ACTIVITY: Transcribe the listing underneath, keeping each word exact and omitting the images.

************

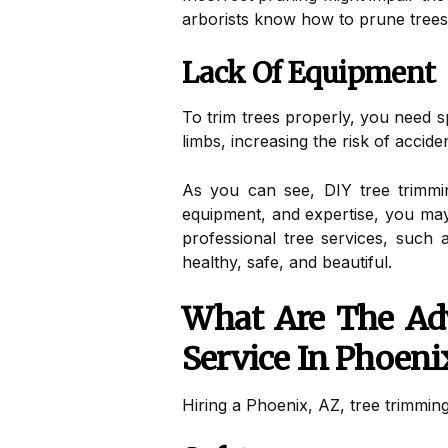
arborists know how to prune trees 
Lack Of Equipment
To trim trees properly, you need 
limbs, increasing the risk of accid
As you can see, DIY tree trimmi
equipment, and expertise, you may 
professional tree services, such
healthy, safe, and beautiful.
What Are The Ad
Service In Phoeni
Hiring a Phoenix, AZ, tree trimming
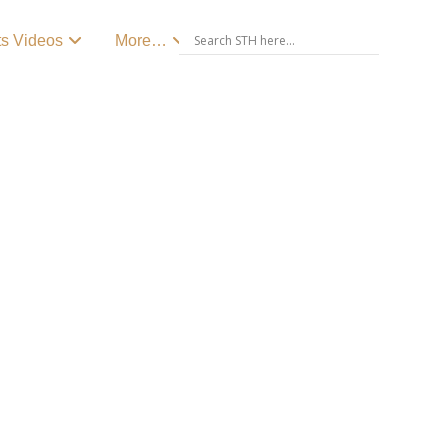
ts Videos
More…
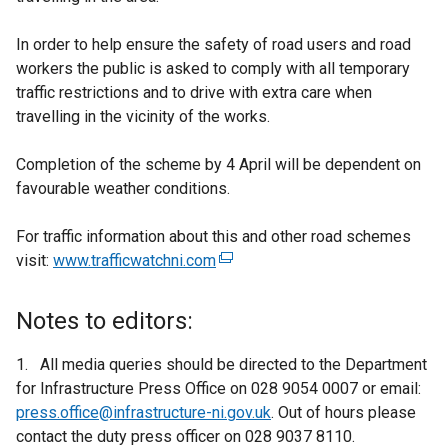
In order to help ensure the safety of road users and road
workers the public is asked to comply with all temporary
traffic restrictions and to drive with extra care when
travelling in the vicinity of the works.
Completion of the scheme by 4 April will be dependent on
favourable weather conditions.
For traffic information about this and other road schemes
visit:
www.trafficwatchni.com
(
e
x
Notes to editors:
t
e
1. All media queries should be directed to the Department
r
for Infrastructure Press Office on 028 9054 0007 or email:
n
press.office@infrastructure-ni.gov.uk
. Out of hours please
a
contact the duty press officer on 028 9037 8110.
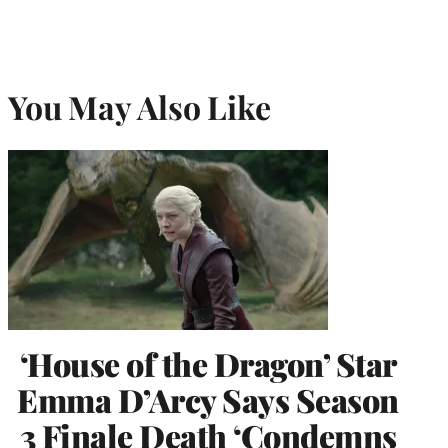
You May Also Like
‘House of the Dragon’ Star
Emma D’Arcy Says Season
3 Finale Death ‘Condemns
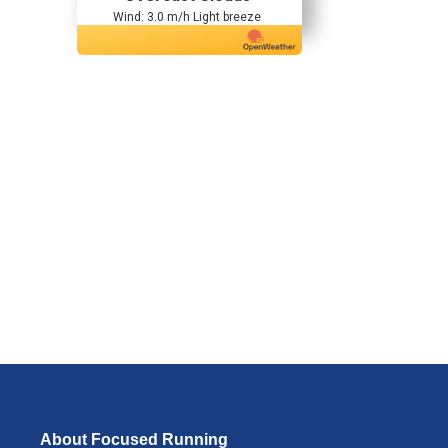
Wind: 3.0 m/h Light breeze
About Focused Running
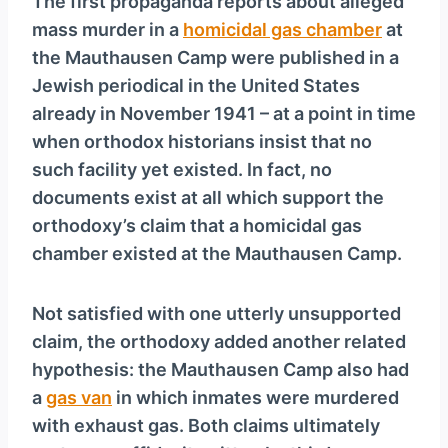
The first propaganda reports about alleged
mass murder in a
homicidal gas chamber
at
the Mauthausen Camp were published in a
Jewish periodical in the United States
already in November 1941 – at a point in time
when orthodox historians insist that no
such facility yet existed. In fact, no
documents exist at all which support the
orthodoxy’s claim that a homicidal gas
chamber existed at the Mauthausen Camp.
Not satisfied with one utterly unsupported
claim, the orthodoxy added another related
hypothesis: the Mauthausen Camp also had
a
gas van
in which inmates were murdered
with exhaust gas. Both claims ultimately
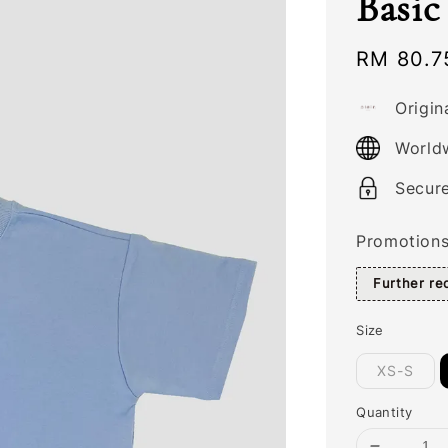
Basic
Sale
RM 80.7
price
Origin
World
Secur
Promotion
Further r
Size
XS-S
Quantity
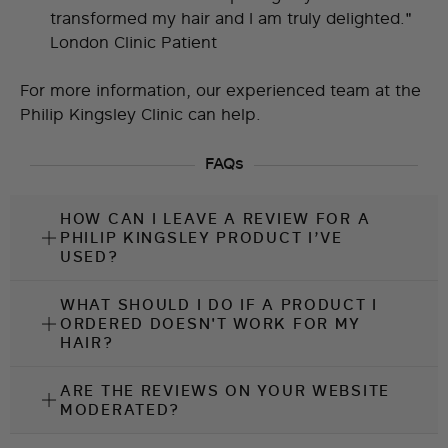
transformed my hair and I am truly delighted."
London Clinic Patient
For more information, our experienced team at the
Philip Kingsley Clinic
can help.
FAQs
HOW CAN I LEAVE A REVIEW FOR A
PHILIP KINGSLEY PRODUCT I’VE
USED?
WHAT SHOULD I DO IF A PRODUCT I
ORDERED DOESN'T WORK FOR MY
HAIR?
ARE THE REVIEWS ON YOUR WEBSITE
MODERATED?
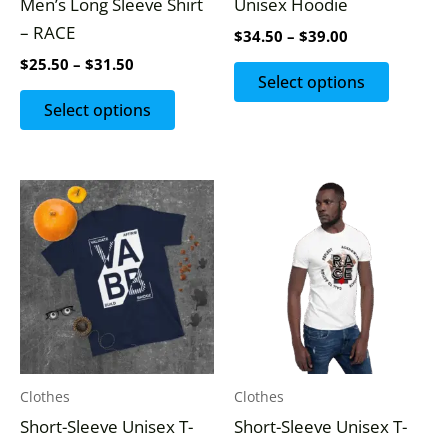
Men’s Long Sleeve Shirt
Unisex Hoodie
chosen
chosen
– RACE
$
34.50
–
$
39.00
on
on
$
25.50
–
$
31.50
the
the
Select options
product
produc
Select options
page
page
This
This
product
produc
has
has
multiple
multipl
variants.
variants
The
The
options
options
may
may
Clothes
Clothes
be
be
Short-Sleeve Unisex T-
Short-Sleeve Unisex T-
chosen
chosen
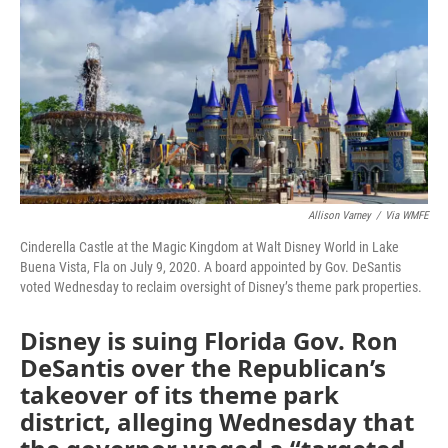
o
e
d
o
r
I
k
n
Allison Varney
/
Via WMFE
Cinderella Castle at the Magic Kingdom at Walt Disney World in Lake
Buena Vista, Fla on July 9, 2020. A board appointed by Gov. DeSantis
voted Wednesday to reclaim oversight of Disney’s theme park properties.
Disney is suing Florida Gov. Ron
DeSantis over the Republican’s
takeover of its theme park
district, alleging Wednesday that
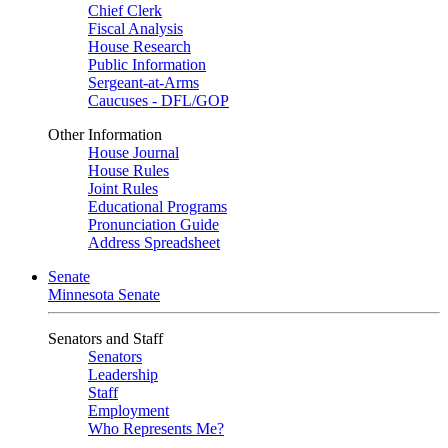
Chief Clerk
Fiscal Analysis
House Research
Public Information
Sergeant-at-Arms
Caucuses - DFL/GOP
Other Information
House Journal
House Rules
Joint Rules
Educational Programs
Pronunciation Guide
Address Spreadsheet
Senate
Minnesota Senate
Senators and Staff
Senators
Leadership
Staff
Employment
Who Represents Me?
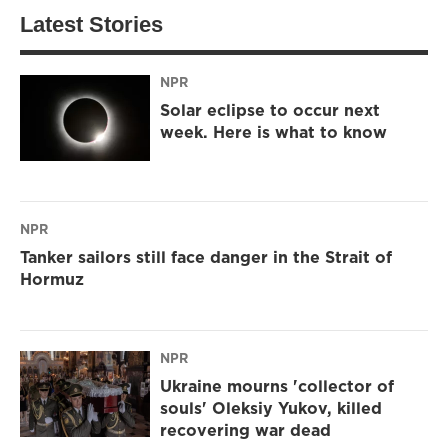
Latest Stories
NPR
Solar eclipse to occur next
week. Here is what to know
NPR
Tanker sailors still face danger in the Strait of
Hormuz
NPR
Ukraine mourns 'collector of
souls' Oleksiy Yukov, killed
recovering war dead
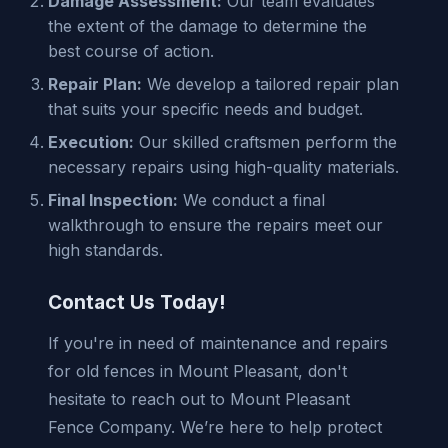
Damage Assessment:
Our team evaluates
the extent of the damage to determine the
best course of action.
Repair Plan:
We develop a tailored repair plan
that suits your specific needs and budget.
Execution:
Our skilled craftsmen perform the
necessary repairs using high-quality materials.
Final Inspection:
We conduct a final
walkthrough to ensure the repairs meet our
high standards.
Contact Us Today!
If you're in need of maintenance and repairs
for old fences in Mount Pleasant, don't
hesitate to reach out to Mount Pleasant
Fence Company. We’re here to help protect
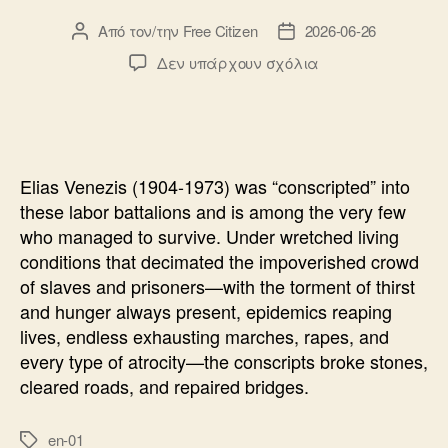
Από τον/την
Free Citizen
2026-06-26
Συντάκτης
Ημ.
άρθρου
δημοσίευσης
στο
Δεν υπάρχουν σχόλια
NUMBER
31328
Elias Venezis (1904-1973) was “conscripted” into
these labor battalions and is among the very few
who managed to survive. Under wretched living
conditions that decimated the impoverished crowd
of slaves and prisoners—with the torment of thirst
and hunger always present, epidemics reaping
lives, endless exhausting marches, rapes, and
every type of atrocity—the conscripts broke stones,
cleared roads, and repaired bridges.
en-01
Ετικέτες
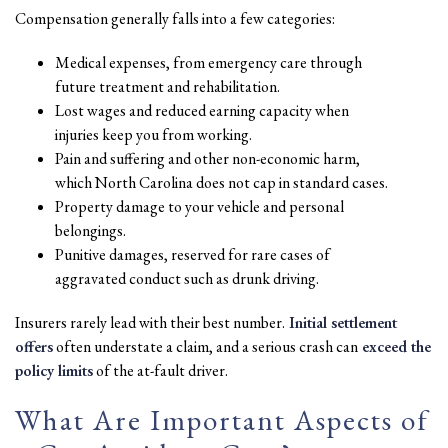
Compensation generally falls into a few categories:
Medical expenses, from emergency care through
future treatment and rehabilitation.
Lost wages and reduced earning capacity when
injuries keep you from working.
Pain and suffering and other non-economic harm,
which North Carolina does not cap in standard cases.
Property damage to your vehicle and personal
belongings.
Punitive damages, reserved for rare cases of
aggravated conduct such as drunk driving.
Insurers rarely lead with their best number.
Initial settlement
offers
often understate a claim, and a serious crash can
exceed the
policy limits
of the at-fault driver.
What Are Important Aspects of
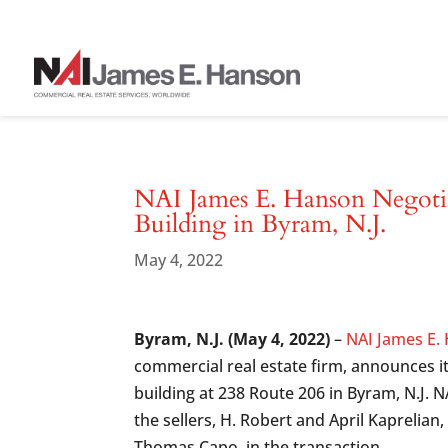
NAI James E. Hanson Negotiat
Building in Byram, N.J.
May 4, 2022
Byram, N.J. (May 4, 2022)
–
NAI James E.
commercial real estate firm, announces i
building at 238 Route 206 in Byram, N.J. 
the sellers, H. Robert and April Kaprelian
Thomas Capo, in the transaction.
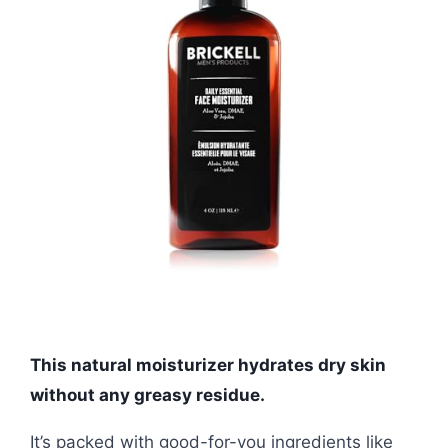
This natural moisturizer hydrates dry skin
without any greasy residue.
It’s packed with good-for-you ingredients like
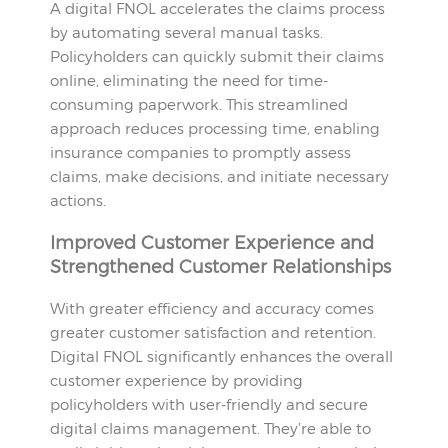
A digital FNOL accelerates the claims process
by automating several manual tasks.
Policyholders can quickly submit their claims
online, eliminating the need for time-
consuming paperwork. This streamlined
approach reduces processing time, enabling
insurance companies to promptly assess
claims, make decisions, and initiate necessary
actions.
Improved Customer Experience and
Strengthened Customer Relationships
With greater efficiency and accuracy comes
greater customer satisfaction and retention.
Digital FNOL significantly enhances the overall
customer experience by providing
policyholders with user-friendly and secure
digital claims management. They’re able to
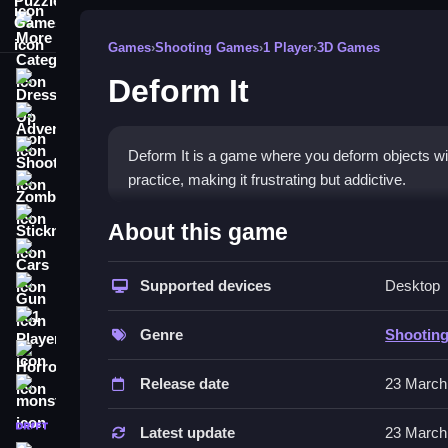
More Categories
Games
›
Shooting Games
›
1 Player
›
3D Games
Deform It
Dress Up
Adventure
Shooting
Deform It is a game where you deform objects wit
practice, making it frustrating but addictive.
Zombie
How To Play Free Deform It
Stickman
About this game
Cars
Deform objects with your actions, focusing on the
Supported devices
Desktop
Gun
Controls of the game Deform It
1 Player
Genre
Shootin
Controls are not explicitly stated, but the game 
Horror
key to progressing efficiently.
Release date
23 March
monstertruck
Tips & Trics
drifting
Latest update
23 March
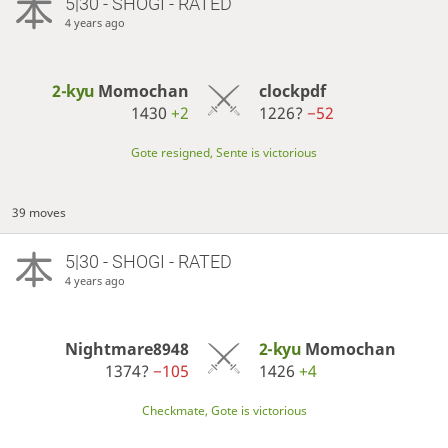
5|30 - SHOGI - RATED
4 years ago
2-kyu
Momochan
clockpdf
1430
+2
1226?
−52
Gote resigned, Sente is victorious
39 moves
5|30 - SHOGI - RATED
4 years ago
Nightmare8948
2-kyu
Momochan
1374?
−105
1426
+4
Checkmate, Gote is victorious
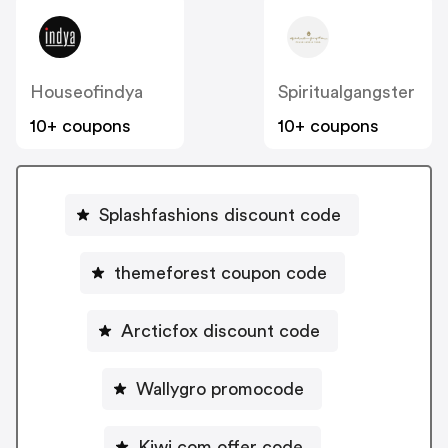
Houseofindya
Spiritualgangster
10+ coupons
10+ coupons
Splashfashions discount code
themeforest coupon code
Arcticfox discount code
Wallygro promocode
Kiwi.com offer code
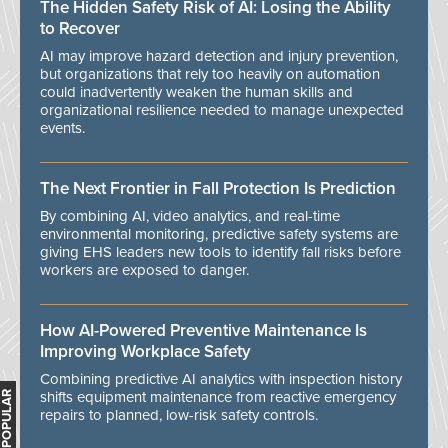
The Hidden Safety Risk of AI: Losing the Ability
to Recover
AI may improve hazard detection and injury prevention,
but organizations that rely too heavily on automation
could inadvertently weaken the human skills and
organizational resilience needed to manage unexpected
events.
The Next Frontier in Fall Protection Is Prediction
By combining AI, video analytics, and real-time
environmental monitoring, predictive safety systems are
giving EHS leaders new tools to identify fall risks before
workers are exposed to danger.
How AI-Powered Preventive Maintenance Is
Improving Workplace Safety
Combining predictive AI analytics with inspection history
shifts equipment maintenance from reactive emergency
MOST POPULAR
repairs to planned, low-risk safety controls.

************

EXPECTED ANSWER:
arborists know how to prune trees 
Lack Of Equipment
To trim trees properly, you need 
limbs, increasing the risk of accid
As you can see, DIY tree trimmi
equipment, and expertise, you may 
professional tree services, such
healthy, safe, and beautiful.
What Are The Ad
Service In Phoeni
Hiring a Phoenix, AZ, tree trimming
ts Videos
More…
In order to help ensure the safety of road users and road
workers the public is asked to comply with all temporary
traffic restrictions and to drive with extra care when
travelling in the vicinity of the works.
Completion of the scheme by 4 April will be dependent on
favourable weather conditions.
For traffic information about this and other road schemes
visit:
www.trafficwatchni.com
(
e
x
Notes to editors:
t
e
1. All media queries should be directed to the Department
r
for Infrastructure Press Office on 028 9054 0007 or email:
n
press.office@infrastructure-ni.gov.uk
. Out of hours please
a
contact the duty press officer on 028 9037 8110.
You May Also Like
‘House of the Dragon’ Star
Emma D’Arcy Says Season
3 Finale Death ‘Condemns
Wind: 3.0 m/h Light breeze
About Focused Running
The first propaganda reports about alleged
mass murder in a
homicidal gas chamber
at
the Mauthausen Camp were published in a
Jewish periodical in the United States
already in November 1941 – at a point in time
when orthodox historians insist that no
such facility yet existed. In fact, no
documents exist at all which support the
orthodoxy’s claim that a homicidal gas
chamber existed at the Mauthausen Camp.
Not satisfied with one utterly unsupported
claim, the orthodoxy added another related
hypothesis: the Mauthausen Camp also had
a
gas van
in which inmates were murdered
with exhaust gas. Both claims ultimately
Basic
Sale
RM 80.7
price
Origin
World
Secur
Promotion
Further r
Size
XS-S
Quantity
transformed my hair and I am truly delighted."
London Clinic Patient
For more information, our experienced team at the
Philip Kingsley Clinic
can help.
FAQs
HOW CAN I LEAVE A REVIEW FOR A
PHILIP KINGSLEY PRODUCT I’VE
USED?
WHAT SHOULD I DO IF A PRODUCT I
ORDERED DOESN'T WORK FOR MY
HAIR?
ARE THE REVIEWS ON YOUR WEBSITE
MODERATED?
Men’s Long Sleeve Shirt
Unisex Hoodie
chosen
chosen
– RACE
$
34.50
–
$
39.00
on
on
$
25.50
–
$
31.50
the
the
Select options
product
produc
Select options
page
page
This
This
product
produc
has
has
multiple
multipl
variants.
variants
The
The
options
options
may
may
Clothes
Clothes
be
be
Short-Sleeve Unisex T-
Short-Sleeve Unisex T-
chosen
chosen
o
e
d
o
r
I
k
n
Allison Varney
/
Via WMFE
Cinderella Castle at the Magic Kingdom at Walt Disney World in Lake
Buena Vista, Fla on July 9, 2020. A board appointed by Gov. DeSantis
voted Wednesday to reclaim oversight of Disney’s theme park properties.
Disney is suing Florida Gov. Ron
DeSantis over the Republican’s
takeover of its theme park
district, alleging Wednesday that
Chief Clerk
Fiscal Analysis
House Research
Public Information
Sergeant-at-Arms
Caucuses - DFL/GOP
Other Information
House Journal
House Rules
Joint Rules
Educational Programs
Pronunciation Guide
Address Spreadsheet
Senate
Minnesota Senate
Senators and Staff
Senators
Leadership
Staff
Employment
Who Represents Me?
Latest Stories
NPR
Solar eclipse to occur next
week. Here is what to know
NPR
Tanker sailors still face danger in the Strait of
Hormuz
NPR
Ukraine mourns 'collector of
souls' Oleksiy Yukov, killed
recovering war dead
Damage Assessment:
Our team evaluates
the extent of the damage to determine the
best course of action.
Repair Plan:
We develop a tailored repair plan
that suits your specific needs and budget.
Execution:
Our skilled craftsmen perform the
necessary repairs using high-quality materials.
Final Inspection:
We conduct a final
walkthrough to ensure the repairs meet our
high standards.
Contact Us Today!
If you're in need of maintenance and repairs
for old fences in Mount Pleasant, don't
hesitate to reach out to Mount Pleasant
Fence Company. We’re here to help protect
Από τον/την
Free Citizen
2026-06-26
Συντάκτης
Ημ.
άρθρου
δημοσίευσης
στο
Δεν υπάρχουν σχόλια
NUMBER
31328
Elias Venezis (1904-1973) was “conscripted” into
these labor battalions and is among the very few
who managed to survive. Under wretched living
conditions that decimated the impoverished crowd
of slaves and prisoners—with the torment of thirst
and hunger always present, epidemics reaping
lives, endless exhausting marches, rapes, and
every type of atrocity—the conscripts broke stones,
cleared roads, and repaired bridges.
en-01
Ετικέτες
Compensation generally falls into a few categories:
Medical expenses, from emergency care through
future treatment and rehabilitation.
Lost wages and reduced earning capacity when
injuries keep you from working.
Pain and suffering and other non-economic harm,
which North Carolina does not cap in standard cases.
Property damage to your vehicle and personal
belongings.
Punitive damages, reserved for rare cases of
aggravated conduct such as drunk driving.
Insurers rarely lead with their best number.
Initial settlement
offers
often understate a claim, and a serious crash can
exceed the
policy limits
of the at-fault driver.
What Are Important Aspects of
NAI James E. Hanson Negotiat
Building in Byram, N.J.
May 4, 2022
Byram, N.J. (May 4, 2022)
–
NAI James E.
commercial real estate firm, announces i
building at 238 Route 206 in Byram, N.J. 
the sellers, H. Robert and April Kaprelian
Thomas Capo, in the transaction.
This natural moisturizer hydrates dry skin
without any greasy residue.
It’s packed with good-for-you ingredients like
A digital FNOL accelerates the claims process
by automating several manual tasks.
Policyholders can quickly submit their claims
online, eliminating the need for time-
consuming paperwork. This streamlined
approach reduces processing time, enabling
insurance companies to promptly assess
claims, make decisions, and initiate necessary
actions.
Improved Customer Experience and
Strengthened Customer Relationships
With greater efficiency and accuracy comes
greater customer satisfaction and retention.
Digital FNOL significantly enhances the overall
customer experience by providing
policyholders with user-friendly and secure
digital claims management. They’re able to
More Categories
Games
›
Shooting Games
›
1 Player
›
3D Games
Deform It
Dress Up
Adventure
Shooting
Deform It is a game where you deform objects wit
practice, making it frustrating but addictive.
Zombie
How To Play Free Deform It
Stickman
About this game
Cars
Deform objects with your actions, focusing on the
Supported devices
Desktop
Gun
Controls of the game Deform It
1 Player
Genre
Shootin
Controls are not explicitly stated, but the game 
Horror
key to progressing efficiently.
Release date
23 March
monstertruck
Tips & Trics
drifting
Latest update
23 March
5|30 - SHOGI - RATED
4 years ago
2-kyu
Momochan
clockpdf
1430
+2
1226?
−52
Gote resigned, Sente is victorious
39 moves
5|30 - SHOGI - RATED
4 years ago
Nightmare8948
2-kyu
Momochan
1374?
−105
1426
+4
Checkmate, Gote is victorious
Houseofindya
Spiritualgangster
10+ coupons
10+ coupons
Splashfashions discount code
themeforest coupon code
Arcticfox discount code
Wallygro promocode
Kiwi.com offer code
The Hidden Safety Risk of AI: Losing the Ability
to Recover
AI may improve hazard detection and injury prevention,
but organizations that rely too heavily on automation
could inadvertently weaken the human skills and
organizational resilience needed to manage unexpected
events.
The Next Frontier in Fall Protection Is Prediction
By combining AI, video analytics, and real-time
environmental monitoring, predictive safety systems are
giving EHS leaders new tools to identify fall risks before
workers are exposed to danger.
How AI-Powered Preventive Maintenance Is
Improving Workplace Safety
Combining predictive AI analytics with inspection history
shifts equipment maintenance from reactive emergency
MOST POPULAR
repairs to planned, low-risk safety controls.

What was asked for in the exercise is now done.